Hepper is reader-supported. When you buy via links on our site, we may earn an affiliate commission at no cost to you. Learn more.

Are Petunias Poisonous for Cats? Vet-Reviewed Safety Facts

Luxifa Le

By Luxifa Le


Vet approved

Dr. Lorna Whittemore Photo

Reviewed & Fact-Checked By

Dr. Lorna Whittemore

MRCVS (Veterinarian)

The information is current and up-to-date in accordance with the latest veterinarian research.

Learn more »

Cats are curious animals that like to investigate their world with their mouths, a habit that leaves cat parents running after them, trying to save them from eating things they should not. You may find your cat chewing on the leaves or flowers of houseplants. However, some plants can cause some health issues for your furry friend. If you have petunias in your home, you might wonder if those plants are poisonous to cats.

Luckily, if your cat has taken an interest in your petunias, you don’t have to worry about your cat’s health. Petunias are non-toxic for cats.1

Are Petunias Healthy for Cats?

Although petunias are not toxic for cats, this plant offers no health benefits for cats. So, you shouldn’t encourage your cat to eat petunias—even if it is just a nibble on the leaves or petals. Cats are obligate carnivores meaning their bodies are physically “designed” to digest the nutrition from animal proteins best.

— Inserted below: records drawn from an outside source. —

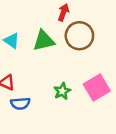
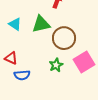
brown circle: (79, 36) -> (64, 38), moved

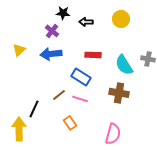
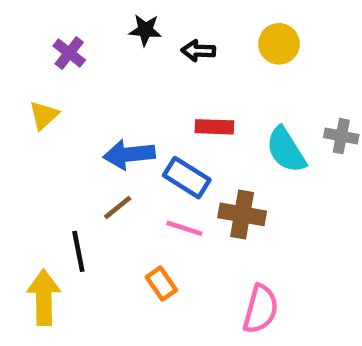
purple cross: (52, 31) -> (69, 53), moved
blue arrow: (51, 54) -> (129, 154), moved
brown cross: (119, 93) -> (242, 214), moved
brown line: (59, 95) -> (118, 208), moved
black line: (34, 109) -> (78, 251), turned -36

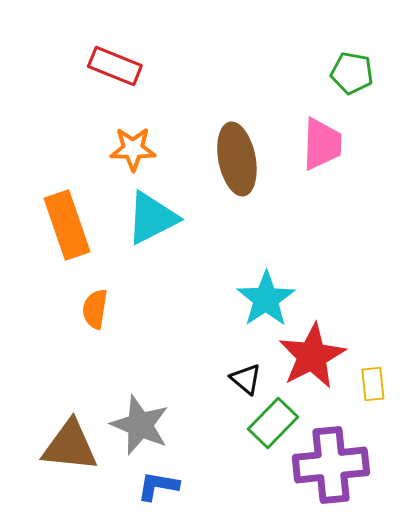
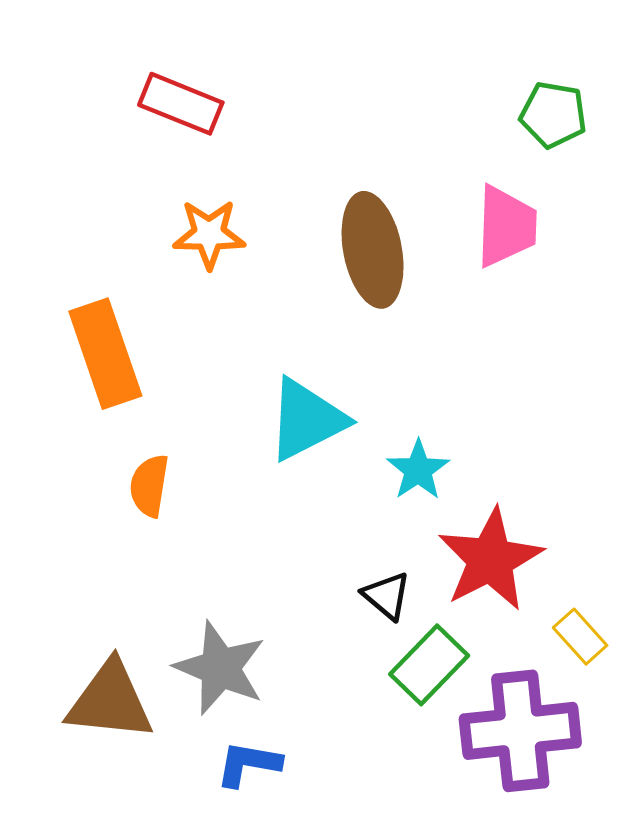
cyan triangle: (152, 218) -> (307, 420), moved
cyan star: (266, 299) -> (418, 470), size x0.7
yellow rectangle: (373, 384) -> (580, 637), moved, turned -36

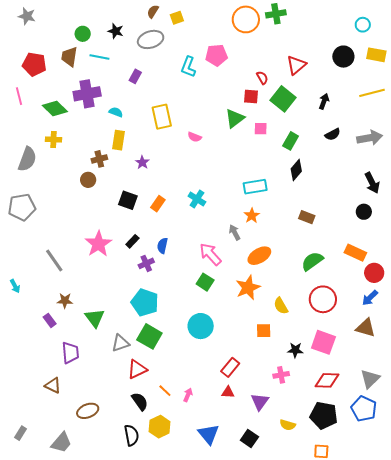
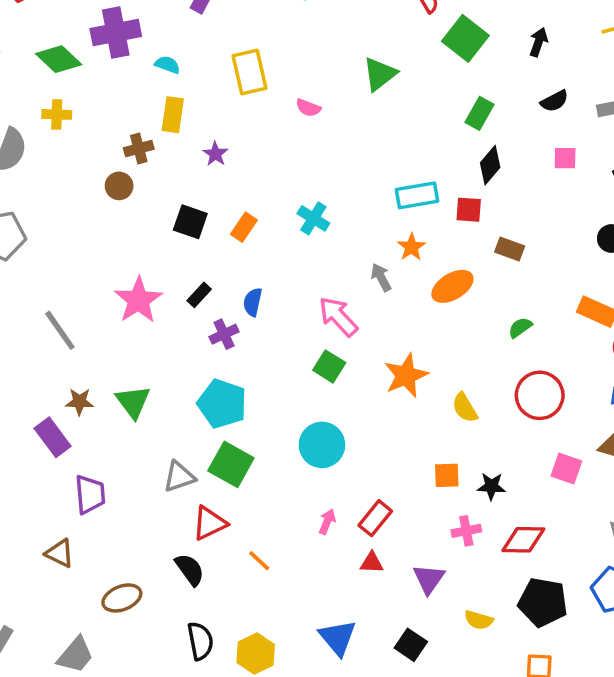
red square: (251, 97) -> (469, 210), moved
pink square: (261, 129) -> (565, 158), moved
orange ellipse: (259, 256) -> (452, 286), moved
green semicircle: (312, 261) -> (520, 328), size x0.6
green triangle: (95, 318) -> (133, 402), moved
purple rectangle: (50, 320) -> (53, 437), size x1.5
orange square: (264, 331) -> (447, 475), moved
pink square: (323, 342) -> (566, 469), moved, size x0.7
red diamond: (327, 380) -> (523, 540), moved
pink arrow: (188, 395) -> (327, 522), moved
black semicircle: (140, 401) -> (190, 570), moved
yellow hexagon: (160, 427) -> (256, 654), moved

Indeed, a cat’s diet consists primarily of small rodents and birds in the wild. Cats can digest proteins from plants but this is not their mainstay of nutrition. Studies show that cats can increase their ability for digesting plant proteins if there is more plant protein in their diet. Many of the animals they hunt are herbivores and omnivores. Cats will eat every part of an animal they hunt, even the bones; they’re very waste-not-want-not! Scientists believe that this behavior may be how cats would fulfill their plant-based dietary needs.

However, this doesn’t mean that cats don’t get any nutritional benefits from eating plant material. On the contrary, while their cecum is underdeveloped, they get some nutritional benefits from eating plant material. This may explain why cats tend to eat houseplants when they have the option to do so.

Additionally, when a cat hunts a small animal and consumes them, they consume not just the fat and muscle meats but also the organs. Organs are very dense in protein and nutrients. So, it’s no wonder that they take advantage of it. They commonly also consume the stomach and its contents which are likely to be plant material in birds and small rodents.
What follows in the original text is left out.